- Promotional poster
- Portuguese: A Arca de Noé
- Directed by: Sérgio Machado; Alos di Leo;
- Written by: Sérgio Machado
- Produced by: Walter Salles Fabiano Gullane Caio Gullane O. Naresh Kumar
- Starring: Rodrigo Santoro; Marcelo Adnet; Alice Braga;
- Cinematography: Márcio Nicolosi
- Edited by: Marcelo Junqueira
- Music by: Patrícia Portaro
- Production companies: Gullane VideoFilmes Globo Filmes NIP Symbiosys Technologies
- Distributed by: Cinema Management Group (Worldwide Sales) Imagem Filmes (Brazil)
- Release dates: January 5, 2024 (South Africa); November 7, 2024 (Brazil);
- Running time: 96 minutes
- Countries: Brazil India
- Languages: English; Portuguese;

= Noah's Ark (2024 film) =

2024 Brazilian-Indian animated film

Noah's Ark (Portuguese: A Arca de Noé) also known as Noah's Ark – A Musical Adventure is a 2024 animated musical comedy film directed and written by Sérgio Machado with co-direction by Alos di Leo. The film is a Brazil-India co-production and was inspired by poems written by the musicians Vinicius de Moraes and Antônio Carlos Jobim as well and it follows two brother mice named Tom and Vini who are searching for good luck while sneaking into the Ark.
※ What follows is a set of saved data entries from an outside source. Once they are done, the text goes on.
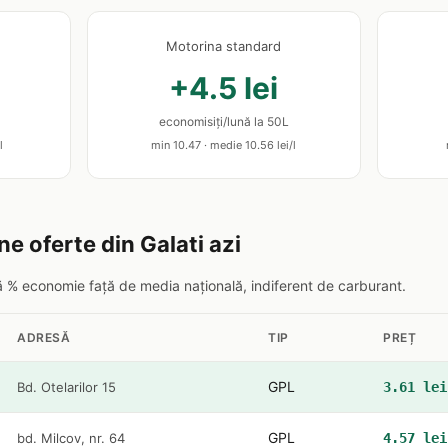
Motorina standard
+4.5 lei
economisiți/lună la 50L
l
min 10.47 · medie 10.56 lei/l
e oferte din Galati azi
pă % economie față de media națională, indiferent de carburant.
ADRESĂ
TIP
PREȚ
GPL
Bd. Otelarilor 15
3.61 lei
GPL
bd. Milcov, nr. 64
4.57 lei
The film was first released in South Africa on January 5, 2024, and in Brazil on November 7, 2024.

== Plot ==
Tom and Vini are two mice who like to sing and play music. They eavesdrop on a conversation between Noah and God and realise that the Earth will be flooded. Tom and Vini try to board the ark that Noah and his family (Susanah, his granddaughter and Ruth, his wife) have prepared. But Noah refuses since both Tom and Vini are male. As all animal couples including Nina the female mouse are boarding the ship, Vini leaves despite Tom's protests, so that his friend can be saved. Vini is saved from drowning by Alfonso the Mexican cockroach and his insect crew sailing on a small boat.

The lion Baruk takes over the animal compartment with the help of several predators including a grizzly bear, a gorilla, a jaguar, two hyenas and two rattlesnakes. He bullies the other animals particularly the mice. During the voyage, Baruk and his gang cause a hole in the animal compartment, which allows Vini, Alfonso and the insects to enter the ship. Noah and his family repair the damaged hole.
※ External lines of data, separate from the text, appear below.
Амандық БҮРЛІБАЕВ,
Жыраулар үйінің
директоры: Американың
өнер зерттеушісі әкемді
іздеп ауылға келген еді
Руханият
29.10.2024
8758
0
After the rain stops, Noah sends Kilgore the swallow and Sonya the dove to search for dry land. They are aided by a pink humpback whale. Unwilling to take Baruk's bullying anymore, Tom and Vini propose a singing competition, with the winner leading the animals. Determined to remain on top of the pecking order, Baruk kidnaps Nina and forces Tom and Vini to sing while he lip syncs. With the help of Alfonso and the insects, the mice manage to free Nina from her prison.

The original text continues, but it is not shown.